Emma Kohlmann on nudes, prehistoric influences and an obsession with scanning

A new book published by Anthology Editions traverses the artist’s watercolour works. Find out how an “incredibly analogue” process and the eye of Elana Schlenker helped it come to life.

4 April 2024

On paper, Emma Kohlmann’s journey as an artist reads as pretty untraditional. She didn’t study art, but history and theory, and rather than moving to a big city to pursue her career, she instead moved from her home of the Bronx, and grew as an artist in a countryside town. Both of these aspects are now key to her work; the prehistoric influence to her trademark flowing figures, and the evident freedom with which her practice flourished, not held back by the financial and spatial constraints of inner-city life.

While Emma may not have majored in art, it’s always been a central thread through her life, carrying sketchbooks on her person since childhood, and going to museums with her parents. One of the reasons she’s always been drawn to watercolour is that it’s so transportable – something you take and use anywhere. “I used to always carry a small palette with me wherever I went,” says Emma. “I also used to make goals for myself, like cutting down a stack of paper and seeing how many drawings I could make in a day.” When it came to her final thesis at college, Emma completed it in two parts; a written paper on “the body and abjection, the murkiness between beauty and ugliness and how it manifests itself within art-making whilst referencing contemporary artists”, and a series of artworks based on it.


Emma Kohlmann: Watercolours (Copyright © Emma Kohlmann, 2024)

Made with sumi ink, the abstracted bodily forms Emma created then still resonate with her work today. “I was hoping to emote without the literal sense of describing feelings like, the weight of figures, or an image of a hand grasping, or a ghostly face hinting at a smile. This is still what I strive to achieve today as an artist,” she says. “I believe I am drawn to the figure because of the prehistoric biological context of humanity. I think about who I am as an artist in the present, but I feel like I am someone who speaks from the past.” It’s true, Emma’s pieces have something of an earthy, historic feel to them, their shape and form reminiscent of early cave paintings – but their charm, and the modern sensibilities conveyed through expression and body language bring them into the present day. Alongside her historic influence, Emma’s love of exploring the human form is also inspired by more contemporary subject matter including the Irving Penn photobook, Earthly Bodies 1949-1950, a series of contorted nudes, often abstract and headless.

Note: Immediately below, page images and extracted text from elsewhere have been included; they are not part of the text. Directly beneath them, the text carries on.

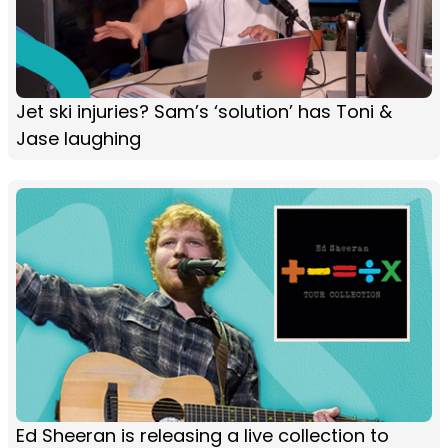
Jet ski injuries? Sam’s ‘solution’ has Toni &
Jase laughing
Ed Sheeran is releasing a live collection to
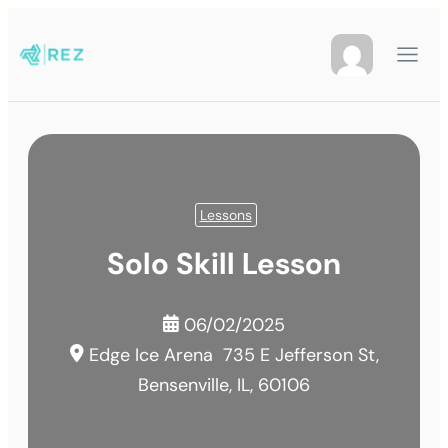
Lessons
Solo Skill Lesson
06/02/2025
Edge Ice Arena
735 E Jefferson St,
Bensenville, IL, 60106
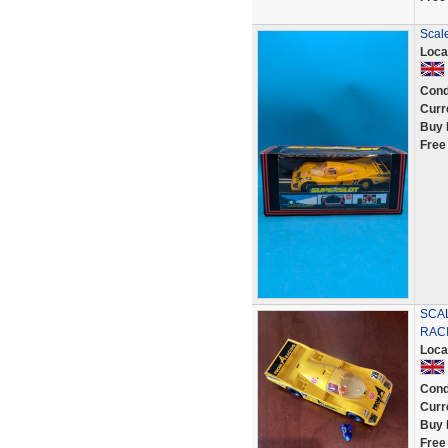
Scale
Loca
Cond
Curr
Buy 
Free
SCA
RACI
Loca
Cond
Curr
Buy 
Free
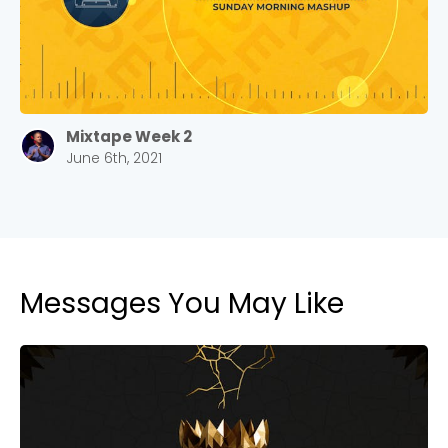
Barrett
2305 Barrett Pkwy NW Marietta, GA 30064
Sewell Mill
2550 Sewell Mill Road Marietta, GA 30062
Mixtape Week 2
June 6th, 2021
Cancel
Confirm
Messages You May Like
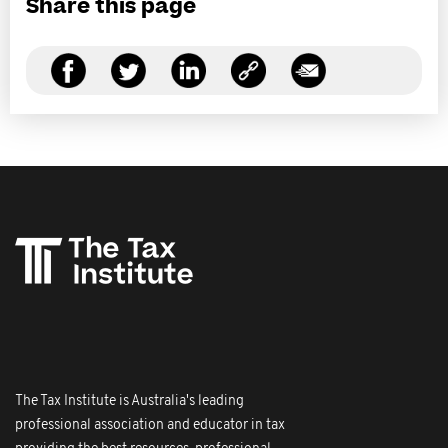
Share this page
The Tax Institute is Australia's leading
professional association and educator in tax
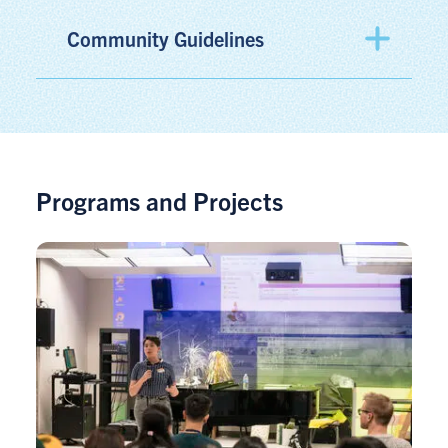
Community Guidelines
Programs and Projects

These sumi ink pieces, or the “rougher, more crude ones” as Emma refers to them, are the ones that populate the start of Emma’s new book, Watercolours. Featuring a vast array of Emma’s works, the book is chronological, which works well to show Emma’s journey from the initial black ink drawings to incorporating colour. Slate blue was the first colour Emma implemented, and this resulted in her spending many years “in blue” experimenting solely with the hue before figuring out how else she could adapt and expand her palette. Though, this dedication to one colour still shines through. Emma’s pieces rarely feature more than one or two colours, something reflected in the design of the book which is laid out monochromatically, with insert pages matching the colour of the adjacent piece.


Emma Kohlmann: Watercolours (Copyright © Emma Kohlmann, 2024)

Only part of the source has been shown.